Roosevelt, of course, became Vice President and then President upon the assassination of William McKinnley. An avid sport hunter, Roosevelt was also an accomplish naturalist, and counted among his friends John Muir, the founder of the Sierra Club, and best-selling wildlife author John Burroughs.
It is hard to overstate the importance of hunting in Roosevelt’s life. Suffice it to say that he chose not to run for President after his second term so that he could go to Africa on a year-long safari, hunting big game and collecting specimens for the Smithsonian Institution.
During his presidency (1901 to 1911), Roosevelt more than tripled the National Forest system to 148 million acres (and made Gifford Pinchot the first Chief of the U.S. Forest Service), oversaw the creation of 150 new national forest areas in 21 states, created four national game preserves, 51 federal bird sanctuaries, and established 18 national monuments. No president, before or since, has created such a sweeping public lands legacy.
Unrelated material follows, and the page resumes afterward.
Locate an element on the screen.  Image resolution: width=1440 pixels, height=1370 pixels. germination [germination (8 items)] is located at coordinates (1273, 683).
In 1911, shortly after Roosevelt left office, Congress passed the Weeks Act to authorize the purchase of forest lands in the east. Much of this land later became part of the National Forest system in the eastern United States.
That same year the American Game Protective Association (AGPA) was founded and funded by gun and ammunition companies such as Winchester. This was the first sportsman-supported organization in the U.S. with a full-time professional staff, and it was later renamed the Wildlife Management Institute. In 1913, the shooting of migratory birds was regulated — the first step toward building back game bird populations deeply impacted by over-hunting.
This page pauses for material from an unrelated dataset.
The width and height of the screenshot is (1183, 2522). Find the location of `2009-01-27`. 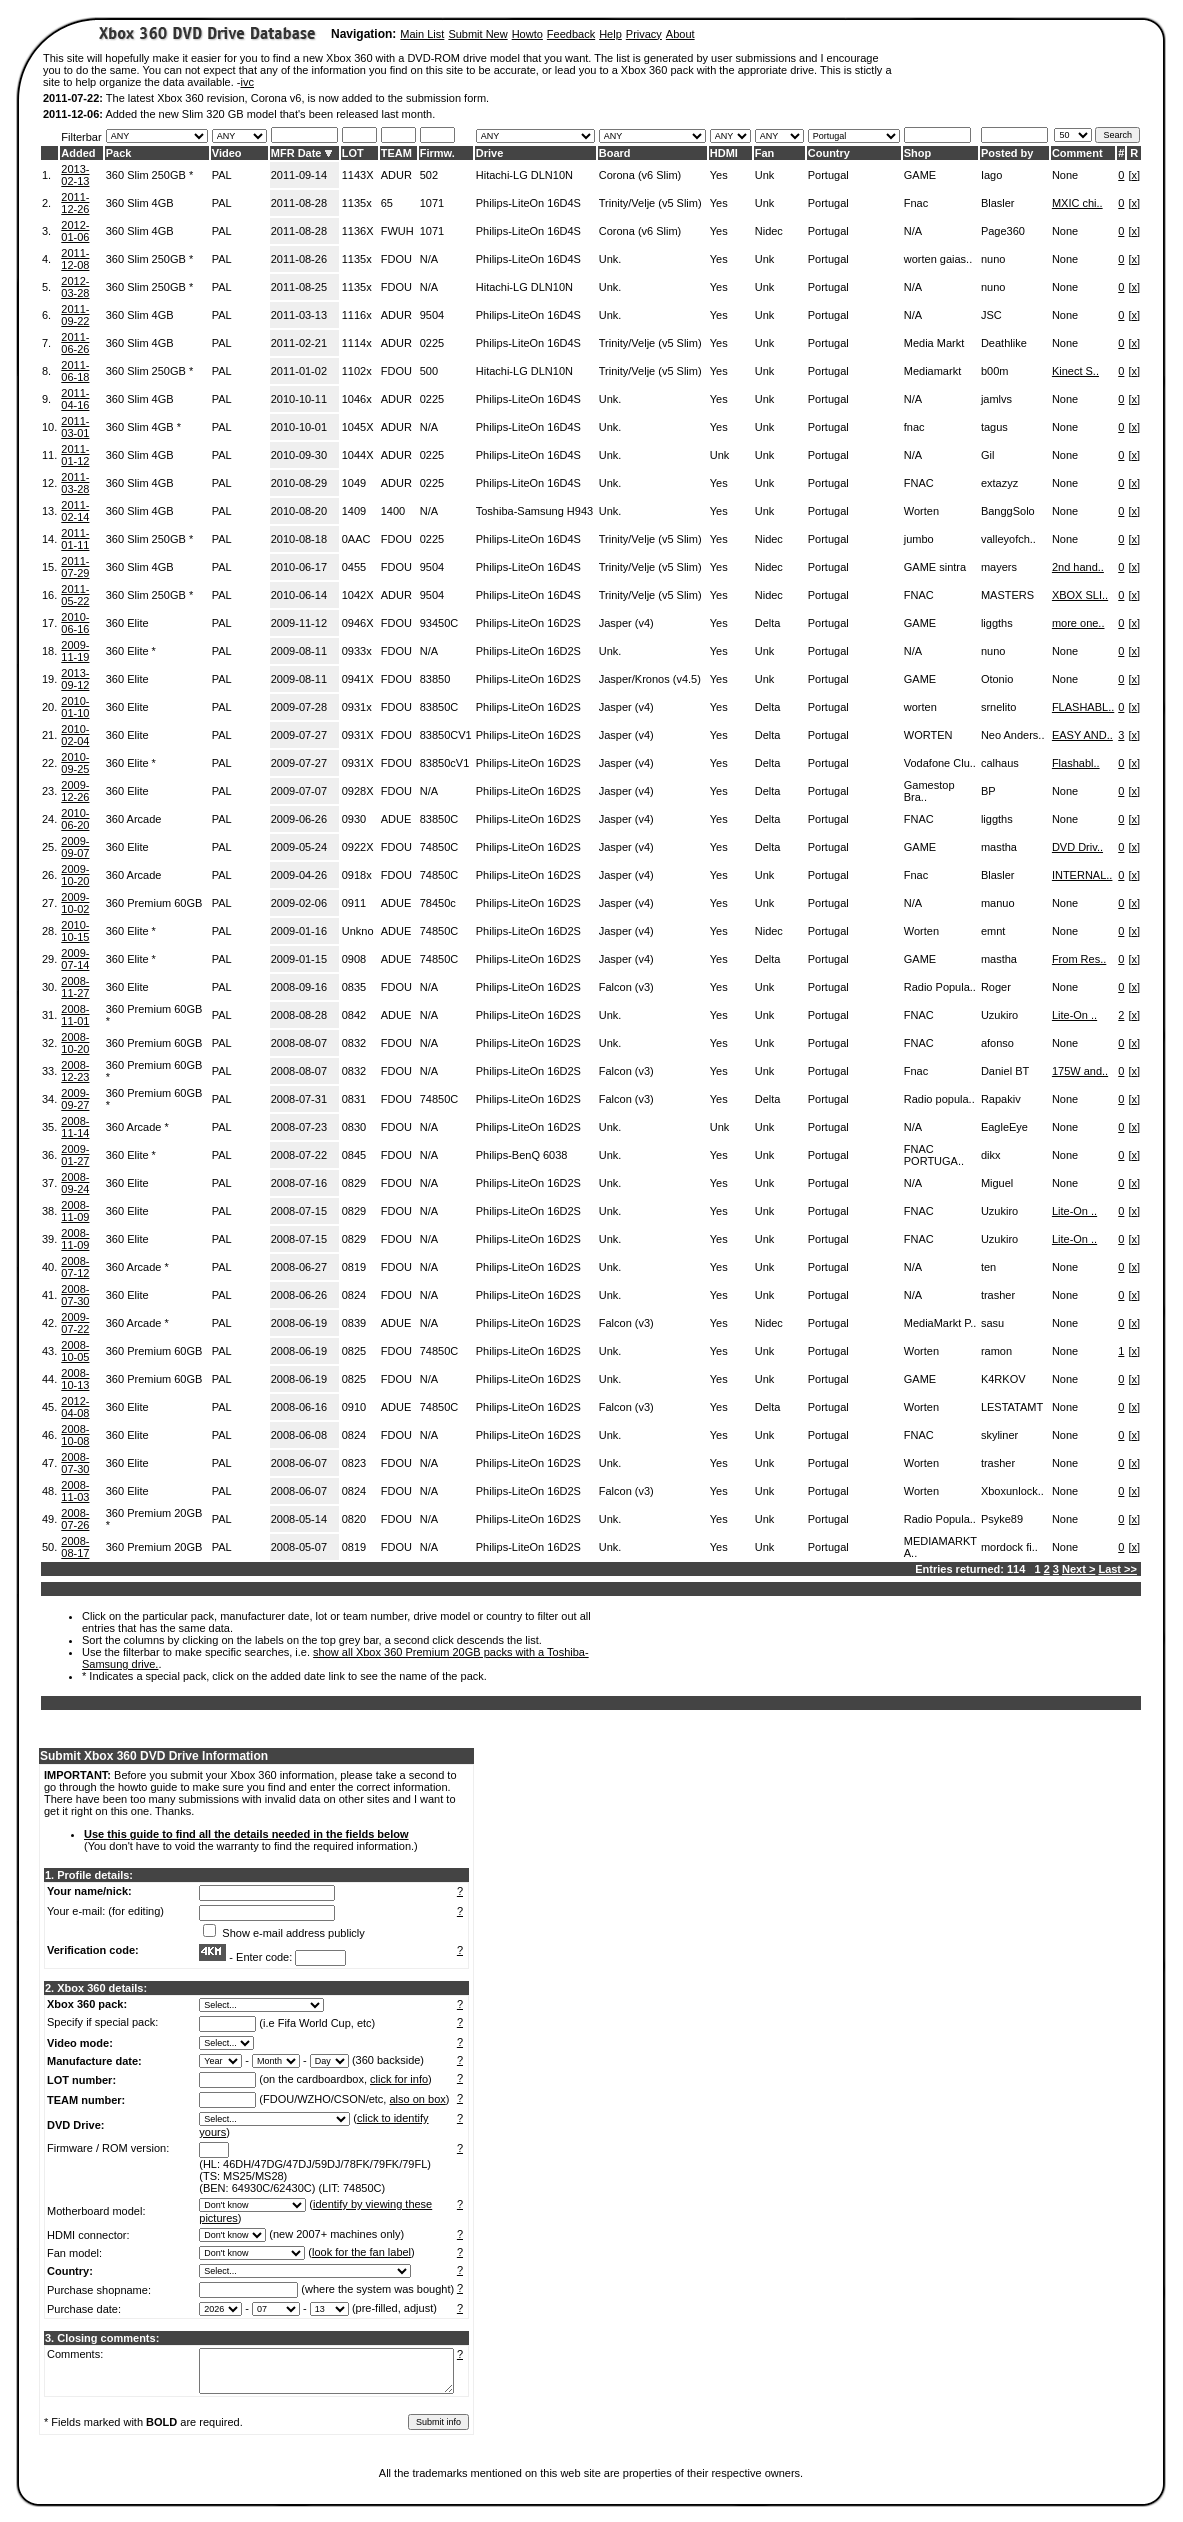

America’s hunters lead the charge for wildlife habitat protection and the regulation of hunting seasons, providing an intellectual and moral framework now known as “hook and bullet conservation”.
Hook and bullet conservation has produced truly astounding results in the U.S. over the course of the last 100 years. Despite a three-fold increase in the U.S. population since 1900, we now have more bear, cougar, buffalo, turkey, elk, geese, duck, fox, raccoon, possum, alligator, groundhog, bald eagle, pronghorn, wolf, coyote, bobcat, and deer than at any time in the last 100 years. Beaver, turkey and river otter have been reintroduced into areas where they were wiped out, and wolf, elk and cougar are beginning to return to the east.
All of this has been made possible because the land and the forest -- otherwise voiceless -- has a voting constituency among American hunters and anglers. Not all hunters and anglers are good sportsmen who understand the need for conservation, but all good sportsmen are conservationists who understand the value of habitat and self-restraint.